Source material below:
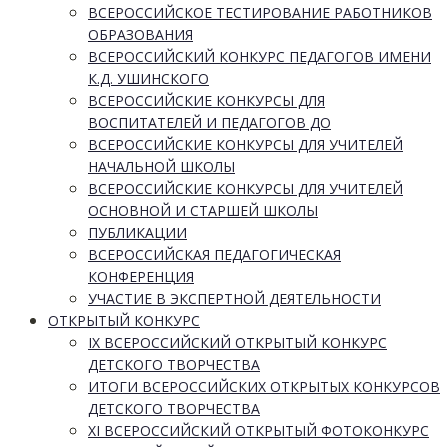
ВСЕРОССИЙСКОЕ ТЕСТИРОВАНИЕ РАБОТНИКОВ
ОБРАЗОВАНИЯ
ВСЕРОССИЙСКИЙ КОНКУРС ПЕДАГОГОВ ИМЕНИ
К.Д. УШИНСКОГО
ВСЕРОССИЙСКИЕ КОНКУРСЫ ДЛЯ
ВОСПИТАТЕЛЕЙ И ПЕДАГОГОВ ДО
ВСЕРОССИЙСКИЕ КОНКУРСЫ ДЛЯ УЧИТЕЛЕЙ
НАЧАЛЬНОЙ ШКОЛЫ
ВСЕРОССИЙСКИЕ КОНКУРСЫ ДЛЯ УЧИТЕЛЕЙ
ОСНОВНОЙ И СТАРШЕЙ ШКОЛЫ
ПУБЛИКАЦИИ
ВСЕРОССИЙСКАЯ ПЕДАГОГИЧЕСКАЯ
КОНФЕРЕНЦИЯ
УЧАСТИЕ В ЭКСПЕРТНОЙ ДЕЯТЕЛЬНОСТИ
ОТКРЫТЫЙ КОНКУРС
IX ВСЕРОССИЙСКИЙ ОТКРЫТЫЙ КОНКУРС
ДЕТСКОГО ТВОРЧЕСТВА
ИТОГИ ВСЕРОССИЙСКИХ ОТКРЫТЫХ КОНКУРСОВ
ДЕТСКОГО ТВОРЧЕСТВА
XI ВСЕРОССИЙСКИЙ ОТКРЫТЫЙ ФОТОКОНКУРС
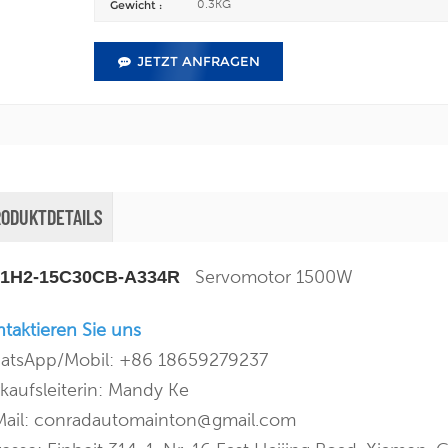
0.3KG
Gewicht :
JETZT ANFRAGEN
RODUKTDETAILS
Servomotor 1500W
1H2-15C30CB-A334R
taktieren Sie uns
atsApp/Mobil: +86 18659279237
kaufsleiterin: Mandy Ke
Mail: conradautomainton@gmail.com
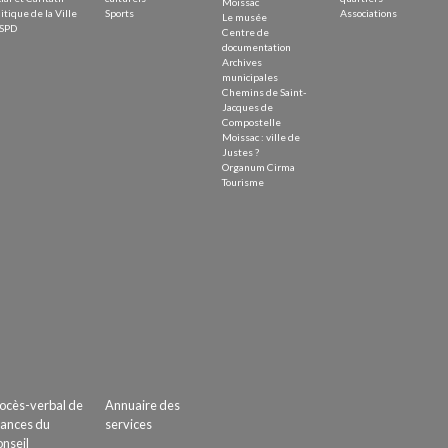
Moissac
itique de la Ville
Sports
Associations
Le musée
SPD
Centre de
documentation
Archives
municipales
Chemins de Saint-
Jacques de
Compostelle
Moissac : ville de
Justes ?
Organum Cirma
Tourisme
ocès-verbal de
Annuaire des
ances du
services
nseil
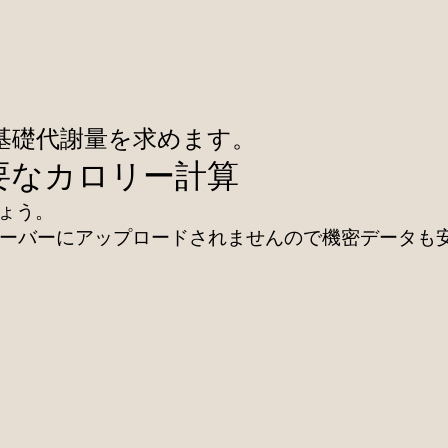
基礎代謝量を求めます。
要なカロリー計算
ょう。
います。サーバーにアップロードされませんので機密デー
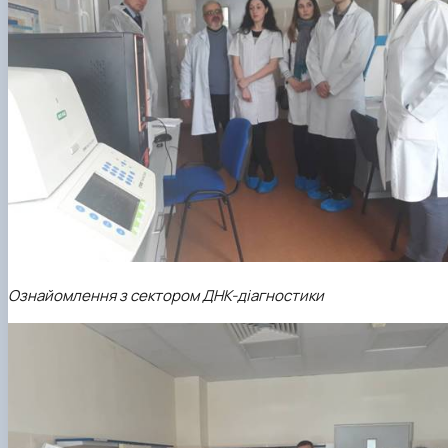
Ознайомлення з сектором ДНК-діагностики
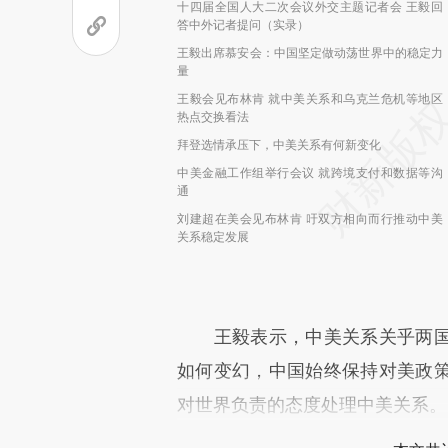
十四届全国人大二次会议外交主题记者会 王毅回
答中外记者提问（实录）
王毅出席慕安会：中国坚定做动荡世界中的稳定力
量
王毅会见布林肯 就中美关系和乌克兰危机等地区
热点交换看法
拜登选情承压下，中美关系有何新变化
中美金融工作组举行会议 就跨境支付和数据等沟
通
刘建超在美会见布林肯 吁双方相向而行推动中美
关系稳定发展
王毅表示，中美关系关乎两国
如何变幻，中国始终保持对美政
对世界负责的态度处理中美关系。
End of Source material.
Task to complete: Without the pictures, transcribe the lines from the one containing "います。サーバーにアップロードされませんので機密デー" through the end of the data, exactly and only those.

Solution:
います。サーバーにアップロードされませんので機密デー
Ознайомлення з сектором ДНК-діагностики
十四届全国人大二次会议外交主题记者会 王毅回
答中外记者提问（实录）
王毅出席慕安会：中国坚定做动荡世界中的稳定力
量
王毅会见布林肯 就中美关系和乌克兰危机等地区
热点交换看法
拜登选情承压下，中美关系有何新变化
中美金融工作组举行会议 就跨境支付和数据等沟
通
刘建超在美会见布林肯 吁双方相向而行推动中美
关系稳定发展
王毅表示，中美关系关乎两国
如何变幻，中国始终保持对美政
对世界负责的态度处理中美关系。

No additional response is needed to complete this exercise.